PROBLEM TO SOLVE: Every record, apart from its pictures, should be repeated exactly.

** MATERIAL PROVIDED follows **

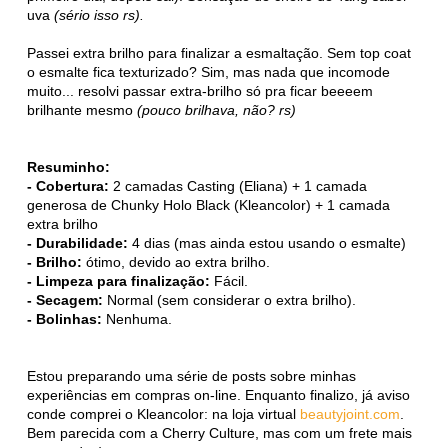
uva
(sério isso rs).
Passei extra brilho para finalizar a esmaltação. Sem top coat
o esmalte fica texturizado? Sim, mas nada que incomode
muito... resolvi passar extra-brilho só pra ficar beeeem
brilhante mesmo
(pouco brilhava, não? rs)
Resuminho:
- Cobertura:
2 camadas Casting (Eliana) + 1 camada
generosa de Chunky Holo Black (Kleancolor) + 1 camada
extra brilho
- Durabilidade:
4 dias (mas ainda estou usando o esmalte)
- Brilho:
ótimo, devido ao extra brilho.
- Limpeza para finalização:
Fácil.
- Secagem:
Normal (sem considerar o extra brilho).
- Bolinhas:
Nenhuma.
Estou preparando uma série de posts sobre minhas
experiências em compras on-line. Enquanto finalizo, já aviso
conde comprei o Kleancolor: na loja virtual
beautyjoint.com
.
Bem parecida com a Cherry Culture, mas com um frete mais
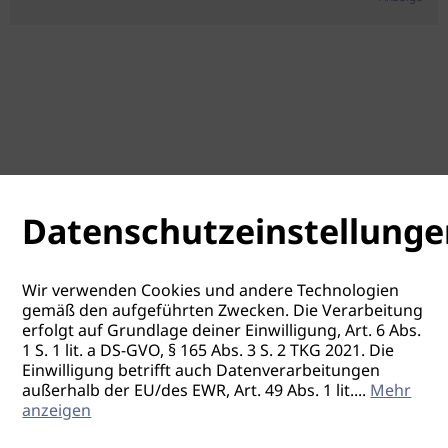
Datenschutzeinstellunge
Wir verwenden Cookies und andere Technologien
gemäß den aufgeführten Zwecken. Die Verarbeitung
erfolgt auf Grundlage deiner Einwilligung, Art. 6 Abs.
1 S. 1 lit. a DS-GVO, § 165 Abs. 3 S. 2 TKG 2021. Die
Einwilligung betrifft auch Datenverarbeitungen
außerhalb der EU/des EWR, Art. 49 Abs. 1 lit.
...
Mehr
anzeigen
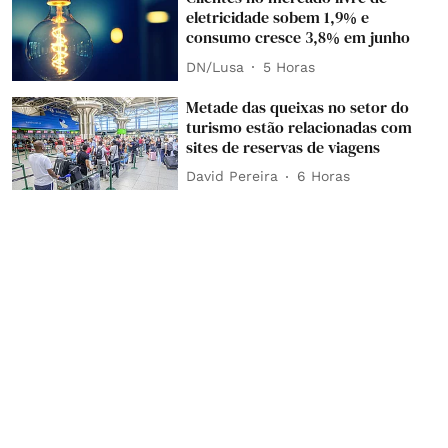
eletricidade sobem 1,9% e
consumo cresce 3,8% em junho
DN/Lusa
5 Horas
Metade das queixas no setor do
turismo estão relacionadas com
sites de reservas de viagens
David Pereira
6 Horas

** End of MATERIAL PROVIDED **

FINISHED EXERCISE:
uva
(sério isso rs).
Passei extra brilho para finalizar a esmaltação. Sem top coat
o esmalte fica texturizado? Sim, mas nada que incomode
muito... resolvi passar extra-brilho só pra ficar beeeem
brilhante mesmo
(pouco brilhava, não? rs)
Resuminho:
- Cobertura:
2 camadas Casting (Eliana) + 1 camada
generosa de Chunky Holo Black (Kleancolor) + 1 camada
extra brilho
- Durabilidade:
4 dias (mas ainda estou usando o esmalte)
- Brilho:
ótimo, devido ao extra brilho.
- Limpeza para finalização:
Fácil.
- Secagem:
Normal (sem considerar o extra brilho).
- Bolinhas:
Nenhuma.
Estou preparando uma série de posts sobre minhas
experiências em compras on-line. Enquanto finalizo, já aviso
conde comprei o Kleancolor: na loja virtual
beautyjoint.com
.
Bem parecida com a Cherry Culture, mas com um frete mais
Datenschutzeinstellunge
Wir verwenden Cookies und andere Technologien
gemäß den aufgeführten Zwecken. Die Verarbeitung
erfolgt auf Grundlage deiner Einwilligung, Art. 6 Abs.
1 S. 1 lit. a DS-GVO, § 165 Abs. 3 S. 2 TKG 2021. Die
Einwilligung betrifft auch Datenverarbeitungen
außerhalb der EU/des EWR, Art. 49 Abs. 1 lit.
...
Mehr
anzeigen
eletricidade sobem 1,9% e
consumo cresce 3,8% em junho
DN/Lusa
5 Horas
Metade das queixas no setor do
turismo estão relacionadas com
sites de reservas de viagens
David Pereira
6 Horas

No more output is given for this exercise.